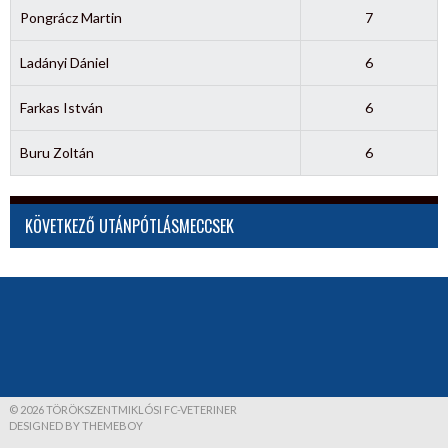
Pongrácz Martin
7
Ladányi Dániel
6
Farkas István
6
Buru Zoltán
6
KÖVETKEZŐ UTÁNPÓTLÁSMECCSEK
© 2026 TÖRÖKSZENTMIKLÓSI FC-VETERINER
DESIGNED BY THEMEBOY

****************

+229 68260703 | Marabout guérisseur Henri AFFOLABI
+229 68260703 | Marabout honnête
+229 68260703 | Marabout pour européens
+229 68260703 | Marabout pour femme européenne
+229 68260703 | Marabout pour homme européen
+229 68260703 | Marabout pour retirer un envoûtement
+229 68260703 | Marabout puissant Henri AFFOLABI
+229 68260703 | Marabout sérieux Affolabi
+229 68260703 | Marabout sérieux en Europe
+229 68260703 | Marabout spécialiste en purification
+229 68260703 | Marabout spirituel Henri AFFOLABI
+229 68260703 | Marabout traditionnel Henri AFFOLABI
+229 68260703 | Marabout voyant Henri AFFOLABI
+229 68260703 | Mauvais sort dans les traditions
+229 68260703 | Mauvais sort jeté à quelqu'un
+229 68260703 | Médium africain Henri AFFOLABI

****************

*WHAT TO PRODUCE*. Among the entries above, find every line holding "sort" and copy it.

*SOLUTION TO THE EXERCISE*.
+229 68260703 | Mauvais sort dans les traditions
+229 68260703 | Mauvais sort jeté à quelqu'un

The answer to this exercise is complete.